Si tratta di un problema trasversale, come dimostra la proliferazione del gruppo in altri Paesi, sia all’interno (Italia, Slovacchia, Repubblica Ceca, Polonia, Germania, Francia, Regno Unito, Norvegia e Finlandia) che all’esterno (Canada, Australia, India e Stati Uniti) dell’Unione Europea. #Jagärhär conta quindi attualmente 75 mila membri a livello svedese e 150 mila globalmente.

I meccanismi all’interno del gruppo sono semplici; ogni persona può indicare i post di pagine pubbliche dove si condensano informazioni scorrette ed incitamento all’odio. È in quel momento che la comunità di #iosonoqui interviene. All’inizio si chiedeva ad alcuni utenti della rete di citare le fonti rispetto ad alcune affermazioni espresse; ora, invece, l’azione si concentra in particolar modo sulla difesa di coloro che sono presi di mira dai cosiddetti “haters”, gli odiatori che popolano internet.

“Si cerca di entrare nella discussione in modo non aggressivo, per non peggiorare la situazione.

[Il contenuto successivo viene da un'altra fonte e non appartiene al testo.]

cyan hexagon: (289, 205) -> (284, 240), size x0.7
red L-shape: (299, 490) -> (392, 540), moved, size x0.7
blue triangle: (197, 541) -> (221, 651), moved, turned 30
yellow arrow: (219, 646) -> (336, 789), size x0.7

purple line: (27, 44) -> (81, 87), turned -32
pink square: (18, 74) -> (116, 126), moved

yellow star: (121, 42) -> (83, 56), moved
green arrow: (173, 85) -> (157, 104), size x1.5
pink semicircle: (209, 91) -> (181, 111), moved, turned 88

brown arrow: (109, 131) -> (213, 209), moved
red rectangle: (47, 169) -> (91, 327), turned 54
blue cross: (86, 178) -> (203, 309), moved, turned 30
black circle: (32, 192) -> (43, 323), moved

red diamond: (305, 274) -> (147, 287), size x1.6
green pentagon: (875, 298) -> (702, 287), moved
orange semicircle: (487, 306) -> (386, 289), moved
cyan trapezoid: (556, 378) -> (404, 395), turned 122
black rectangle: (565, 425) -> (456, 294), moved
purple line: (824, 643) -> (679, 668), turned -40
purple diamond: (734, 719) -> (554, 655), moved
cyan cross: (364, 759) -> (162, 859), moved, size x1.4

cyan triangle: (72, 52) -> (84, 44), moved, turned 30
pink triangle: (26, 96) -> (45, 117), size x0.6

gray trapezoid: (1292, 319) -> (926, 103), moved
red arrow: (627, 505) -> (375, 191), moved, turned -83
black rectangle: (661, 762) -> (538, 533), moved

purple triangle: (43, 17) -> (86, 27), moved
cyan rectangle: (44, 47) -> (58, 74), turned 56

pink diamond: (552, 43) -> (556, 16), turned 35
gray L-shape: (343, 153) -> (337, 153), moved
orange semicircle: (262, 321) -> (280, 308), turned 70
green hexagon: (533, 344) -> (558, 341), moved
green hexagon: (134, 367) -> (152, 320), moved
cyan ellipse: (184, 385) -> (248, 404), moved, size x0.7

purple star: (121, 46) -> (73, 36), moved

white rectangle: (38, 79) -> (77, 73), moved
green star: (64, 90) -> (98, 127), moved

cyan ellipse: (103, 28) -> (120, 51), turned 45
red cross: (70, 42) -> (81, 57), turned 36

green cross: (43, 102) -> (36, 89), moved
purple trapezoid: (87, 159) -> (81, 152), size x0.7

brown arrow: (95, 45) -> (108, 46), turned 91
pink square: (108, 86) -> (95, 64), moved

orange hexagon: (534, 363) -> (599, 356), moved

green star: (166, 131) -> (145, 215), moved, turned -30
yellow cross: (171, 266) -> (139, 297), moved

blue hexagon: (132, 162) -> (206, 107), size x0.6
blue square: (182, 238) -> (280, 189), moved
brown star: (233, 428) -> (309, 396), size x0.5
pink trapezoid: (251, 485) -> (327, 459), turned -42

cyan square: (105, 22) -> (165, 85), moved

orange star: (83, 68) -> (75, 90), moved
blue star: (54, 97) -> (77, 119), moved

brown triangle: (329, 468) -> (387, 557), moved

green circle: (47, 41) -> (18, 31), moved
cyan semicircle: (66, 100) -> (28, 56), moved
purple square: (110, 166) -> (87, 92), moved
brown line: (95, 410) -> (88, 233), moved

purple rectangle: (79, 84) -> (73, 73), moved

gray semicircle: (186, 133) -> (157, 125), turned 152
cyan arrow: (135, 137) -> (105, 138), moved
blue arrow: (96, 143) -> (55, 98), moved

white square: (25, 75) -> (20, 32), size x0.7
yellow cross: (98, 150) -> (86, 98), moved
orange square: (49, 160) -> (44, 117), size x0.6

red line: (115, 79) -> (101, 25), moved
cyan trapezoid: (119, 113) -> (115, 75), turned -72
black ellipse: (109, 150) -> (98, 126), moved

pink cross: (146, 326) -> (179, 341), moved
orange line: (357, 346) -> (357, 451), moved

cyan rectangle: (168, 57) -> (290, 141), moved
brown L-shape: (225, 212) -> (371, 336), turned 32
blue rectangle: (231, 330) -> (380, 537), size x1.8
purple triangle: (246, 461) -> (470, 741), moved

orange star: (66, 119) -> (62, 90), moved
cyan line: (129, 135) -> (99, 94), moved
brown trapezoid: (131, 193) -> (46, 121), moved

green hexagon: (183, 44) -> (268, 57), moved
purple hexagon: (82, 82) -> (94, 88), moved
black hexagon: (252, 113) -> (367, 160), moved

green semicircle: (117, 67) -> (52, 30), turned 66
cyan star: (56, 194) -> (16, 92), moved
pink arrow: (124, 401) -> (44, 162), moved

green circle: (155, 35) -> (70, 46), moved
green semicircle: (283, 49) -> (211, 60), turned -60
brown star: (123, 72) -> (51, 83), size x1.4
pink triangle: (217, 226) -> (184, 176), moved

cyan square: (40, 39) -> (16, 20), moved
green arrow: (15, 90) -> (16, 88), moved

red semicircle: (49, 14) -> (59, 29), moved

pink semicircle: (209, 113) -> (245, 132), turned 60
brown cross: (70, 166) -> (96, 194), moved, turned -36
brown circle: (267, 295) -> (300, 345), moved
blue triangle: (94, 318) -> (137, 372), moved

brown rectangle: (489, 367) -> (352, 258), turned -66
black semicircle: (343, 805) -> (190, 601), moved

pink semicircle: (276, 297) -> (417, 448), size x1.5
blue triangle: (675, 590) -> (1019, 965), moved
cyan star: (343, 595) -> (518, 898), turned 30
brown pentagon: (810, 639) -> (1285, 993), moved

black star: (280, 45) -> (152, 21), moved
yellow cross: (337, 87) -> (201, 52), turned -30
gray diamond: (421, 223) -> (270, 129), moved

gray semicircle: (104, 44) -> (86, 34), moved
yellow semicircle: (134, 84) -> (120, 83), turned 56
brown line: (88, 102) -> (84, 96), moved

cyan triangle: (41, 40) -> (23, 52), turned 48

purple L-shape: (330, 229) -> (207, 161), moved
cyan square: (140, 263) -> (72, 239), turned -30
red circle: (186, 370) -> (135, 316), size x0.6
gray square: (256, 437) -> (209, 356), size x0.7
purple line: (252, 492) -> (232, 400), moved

I moderatori del gruppo #iosonoqui si accertano del fatto che si stia realmente migliorando la discussione”, spiega Denners.

Non serve imbarcarsi in grandi digressioni; anche un semplice “mi piace” ad un commento di persone che, anziché diffondere cattiveria, cercano di promuovere un dialogo misurato e rispettoso può risultare in un’inversione di rotta rispetto al precedente tono della conversazione. È così, infatti, che si riesce ad invertire gli algoritmi di Facebook, che propongono come commenti più rilevanti sotto ad un articolo online quelli con maggior numero di “mi piace”.

“E’ stata condotta una ricerca che mostra come siamo riusciti a cambiare la geografia dei commenti”, racconta Denners. “Ci sono state anche delle persone famose che ci hanno contattati per ringraziarci del fatto che, dopo essere state bersaglio di discorsi d’odio, i membri del nostro gruppo le hanno difese. Le persone che hanno aderito al nostro gruppo, invece, hanno confidato di avere acquisito maggior coraggio nell’esprimere le proprie opinioni sia online che nella vita reale”.

Per dirla con le parole di Lucia, attivista digitale del gruppo #iosonoqui che si è raccontata a Io Donna, “bisogna credere nell’incredibile forza che hanno le parole civili del dissenso”.